Part Three: Prague and Zlin, Czech Republic
Czechoslovakia, now the Czech Republic, is the birthplace of Trump’s first wife, Ivana (mother to Ivanka, Donald, Jr. and Eric Trump). To get there from Kallstadt, we took a couple of trains and then hopped a Czech Air prop plane from Frankfurt to Prague, landing in a light snow. Around midnight, we drove a rental car into the city as snow flakes drifted on myriad spires in the yellow streetlights.
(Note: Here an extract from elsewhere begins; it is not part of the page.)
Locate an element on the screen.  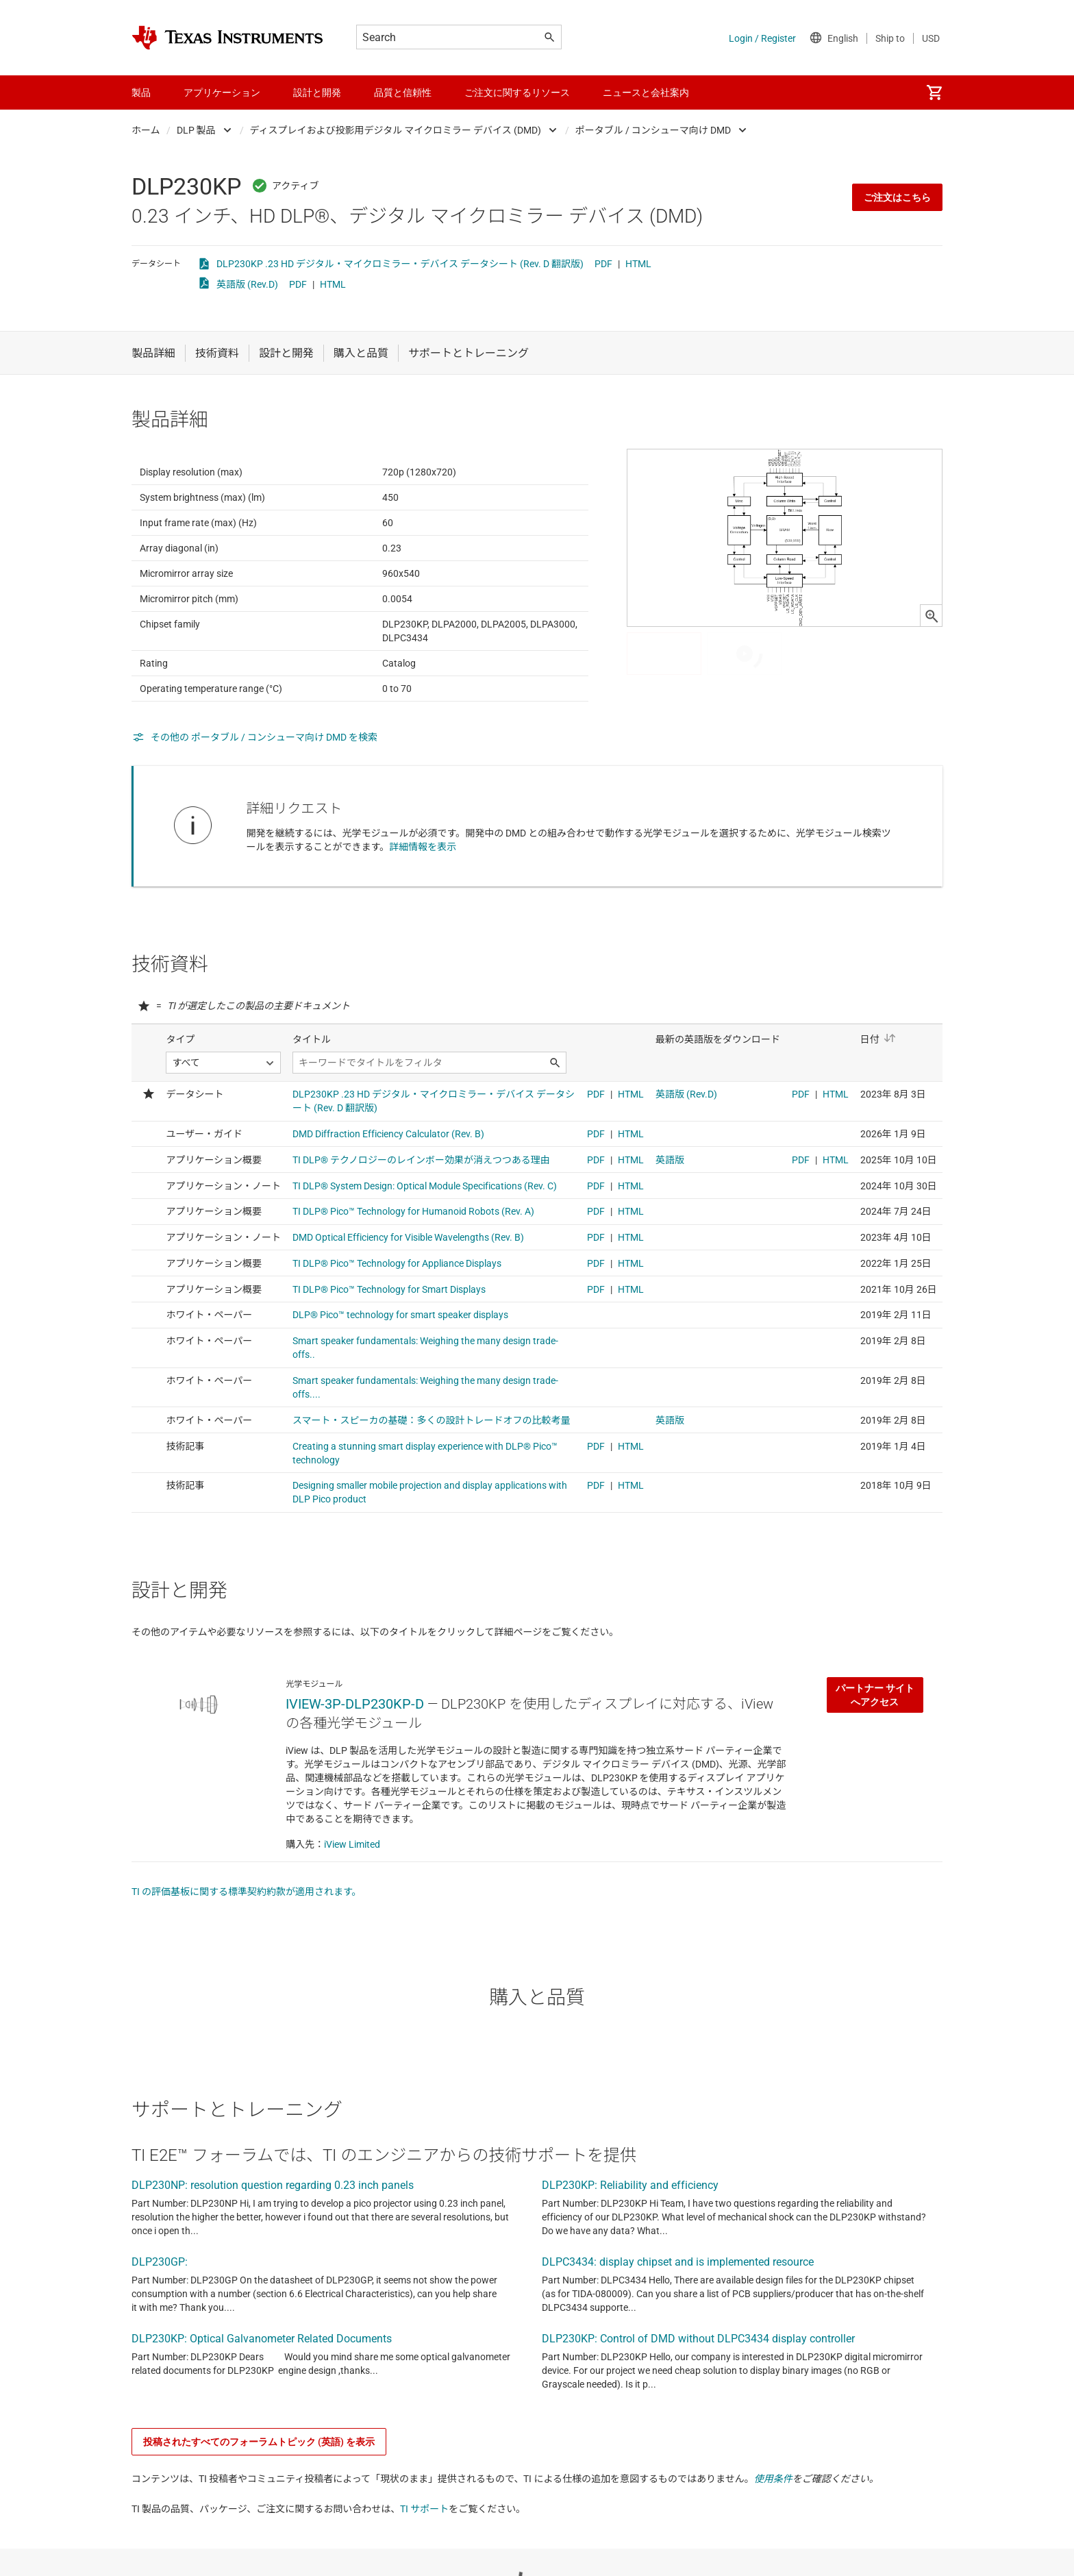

A fairy-tale town, I thought.
An early morning jog over the Charles Bridge revealed that it is a kind of outdoor museum of Baroque bronze sculpture from the 18th century.
That morning, a pink light from the rising sun illuminated the river and distant spires as statues of some three dozen obscure saints and notables gazed down at the bridge. Ivo, Ludmilla, Adalbert, Cyril and Methodius, John of Nepomuk, Sigismund and Wenceslas and others are each arranged in tableaux commemorating events and stories that require a history Ph.D. thesis to fully comprehend. Wenceslas was the only name I remotely recognized, bringing to mind the first simple piano tune I ever learned to play: “Good King Wenceslas looked out, on the Feast of Stephen / When the snow lay round about, deep and crisp and even.”
After a pit stop for an interview with an historian at the Institute of Contemporary History at the Academy of Sciences of the Czech Republic near the American Embassy (a building where a plaque proclaims Kafka lived at the same address — how Kafka-esque!) we did a rapid hit of the city’s tourist high points, up and down narrow, hilly, cobbled streets, looking at marionettes, the Museum of Alchemy and crystals on sale in the stores … and finally off to lunch at a restaurant called Lokal Dlouhaaa in the old town.
Here again, the roast goose topped the day’s menu. We ordered and tucked into a deliciously crisp slab with a side of red cabbage. The waiter helpfully explained that goose is eaten for Martinmas, a holiday officially celebrating the fourth-century St. Martin of Tours, but also known as Old Halloween, a reference to the pagan autumnal tradition of bonfires across Europe. In Prague, they say, “Martin rides in on a white horse” — because around Martin’s feast day, the first snow always falls. And indeed, as we had seen, it had.